In this episode, more than ever before, you're forced to make serious decisions that affect the relationship between Lee and Clementine, none more so than who to trust when necessity separates the two of you. The unknown figures that stalk you, and the new faces you'll meet create situations where each choice is fraught with future consideration. Rather than immediate tension, or decisions where you've had most of the relevant information at your disposal to make informed decisions, Episode Four presents scenarios where you'll have to act on faith to a certain extent, hoping against hope that the choices you make are at least the right ones for her.
With that in mind, it's unsurprising that there aren't as many stabs of violent drama as perhaps there were in the last episode. New characters arrive in the form of a doctor, Vernon, who makes Lee a difficult, thought-provoking offer; Brie, a woman who's overcome cancer, just to see Mankind literally devour itself; and Molly, something of an action-heroine, who uses her hooked climbing blade to scale buildings and shatter the skulls off zombies.
The action setpieces are relatively numerous in this episode, so you're glad for the extra manpower, with more direct Walker encounters than ever before. The clunky shooting and button-mashing QTEs are still the order of the day, but certainly for the former, Telltale have changed the format ever so slightly. There were one or two moments where the horrifically clunky interface pulled us out of the story and made us swear repeatedly, but only one or two.

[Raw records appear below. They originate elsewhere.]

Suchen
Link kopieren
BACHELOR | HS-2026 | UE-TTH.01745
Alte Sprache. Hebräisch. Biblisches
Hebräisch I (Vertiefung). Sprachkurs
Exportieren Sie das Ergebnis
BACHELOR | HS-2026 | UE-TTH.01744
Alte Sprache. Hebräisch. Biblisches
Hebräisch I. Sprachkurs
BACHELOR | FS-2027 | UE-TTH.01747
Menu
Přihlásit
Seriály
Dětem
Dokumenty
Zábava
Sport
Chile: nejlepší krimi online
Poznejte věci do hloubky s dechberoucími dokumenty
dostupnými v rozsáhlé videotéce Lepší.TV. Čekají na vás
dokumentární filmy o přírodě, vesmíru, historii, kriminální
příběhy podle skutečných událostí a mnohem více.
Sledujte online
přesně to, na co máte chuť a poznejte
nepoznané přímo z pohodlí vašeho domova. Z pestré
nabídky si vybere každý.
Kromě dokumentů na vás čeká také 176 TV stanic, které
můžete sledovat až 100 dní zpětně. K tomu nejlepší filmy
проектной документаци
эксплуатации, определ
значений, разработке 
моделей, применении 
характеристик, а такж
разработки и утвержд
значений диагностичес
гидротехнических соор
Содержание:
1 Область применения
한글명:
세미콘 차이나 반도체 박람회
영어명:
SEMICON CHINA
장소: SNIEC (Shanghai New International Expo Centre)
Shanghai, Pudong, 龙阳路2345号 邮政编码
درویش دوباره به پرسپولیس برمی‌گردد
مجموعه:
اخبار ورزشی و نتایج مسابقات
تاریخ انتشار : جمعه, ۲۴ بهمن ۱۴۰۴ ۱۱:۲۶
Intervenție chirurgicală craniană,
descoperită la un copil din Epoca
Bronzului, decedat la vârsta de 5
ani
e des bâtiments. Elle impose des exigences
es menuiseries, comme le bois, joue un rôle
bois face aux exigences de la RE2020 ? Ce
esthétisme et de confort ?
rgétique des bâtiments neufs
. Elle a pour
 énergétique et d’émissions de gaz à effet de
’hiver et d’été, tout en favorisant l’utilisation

We also rather wish that Whitta had resisted the urge to put a couple of Star Wars references into the script, such as when Molly lends Lee her hooked blade. "I got your promise, now. Not a scratch," she says. Although no doubt attached to the blade - so much so that she named it - it seems strange, and frankly a little forced. The fact that we recognised it broke the immersion a little bit too, which wasn't great considering how crucial that particular quality is to this series. If you're going to be lighthearted, do it within the confines of the world for a game like this; the series is too good to have to resort to pop cultural references like that.
That being said, the penultimate episode does pretty much everything else right. It's tense, nervous, and a challenging experience, and the final few scenes come out of nowhere to raise the expectations for the finale through the roof. There's a slower pace to this episode, but the last moments will make the wait for Episode Five absolutely unbearable. It's been such a fantastic journey, and the thought of it coming to an end soon is almost heartbreaking, and when the final choice at the end of this episode comes, it's difficult to know who I'm doing it for. Is it for Lee? For the group? It's almost certainly for Clementine. In those moments, the way you've treated everyone, the way you've spoken to those around you, your loyalties and betrayals, they all come flooding back. It might not be the rollercoaster ride of the previous episodes, but number four is just as excellent, engrossing, and deeply emotional as those that have come before it.
- It nearly made me cry at a zombie's fate
- Some cripplingly difficult decisions and excellent plotting
- What an ending
- Pacing perhaps not quite as thrilling as the last episode
- Many of the new faces are disposable
- I spent half an hour trying to retrieve my previous save files. STUPID BUG!!!!
The Short Version: Whitta's script may not quite have the relentless explosive drama of the last episode, but it's incredibly moving in parts, brought to life by brilliant animation and fantastic voice work, with an ending that will make you beg Telltale to deliver the final episode as soon as possible.